Dataset entries:
[Start of section]

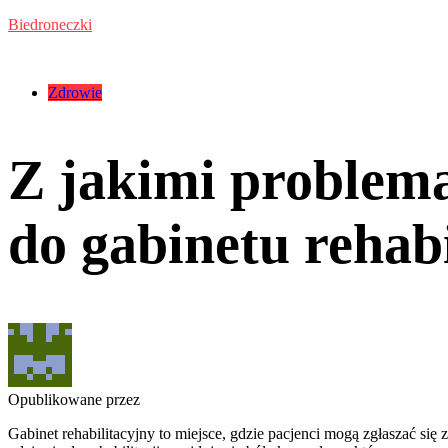
Przejdź
Biedroneczki
do
treści
Kategorie:
Zdrowie
Z jakimi problem
do gabinetu rehab
Opublikowane przez
Gabinet rehabilitacyjny to miejsce, gdzie pacjenci mogą zgłaszać się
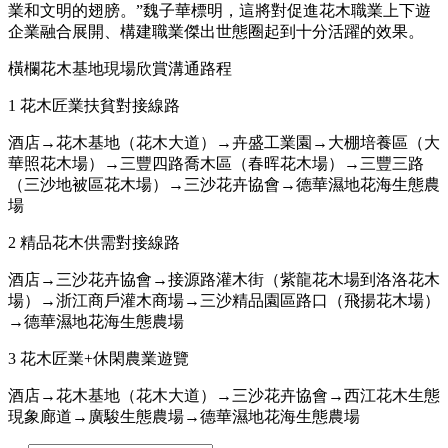
業和文明的翅膀。”魏子華標明，這將對促進花木職業上下遊
企業融合展開、構建職業傑出世態圈起到十分活躍的效果。
橫欄花木基地現場欣賞溝通路程
1 花木匠業扶貧對接線路
酒店→花木基地（花木大道）→卉盛工業園→大棚培養區（大
華照花木場）→三豐四路喬木區（春晖花木場）→三豐三路
（三沙地被區花木場）→三沙花卉協會→德華濕地花海生態農
場
2 精品花木供需對接線路
酒店→三沙花卉協會→接源路灌木街（紫龍花木場到洛洛花木
場）→浙江商戶灌木商場→三沙精品園區路口（飛揚花木場）
→德華濕地花海生態農場
3 花木匠業+休閑農業遊覽
酒店→花木基地（花木大道）→三沙花卉協會→西江花木生態
現象廊道→廣駿生態農場→德華濕地花海生態農場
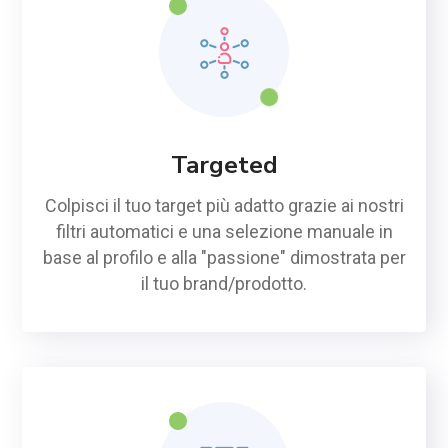
Targeted
Colpisci il tuo target più adatto grazie ai nostri
filtri automatici e una selezione manuale in
base al profilo e alla "passione" dimostrata per
il tuo brand/prodotto.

[End of section]

* WORK TO COMPLETE *
Check each line above for the string "德華濕地花海生態農場" and copy those that have it.

* TASK RESULT *
→德華濕地花海生態農場
現象廊道→廣駿生態農場→德華濕地花海生態農場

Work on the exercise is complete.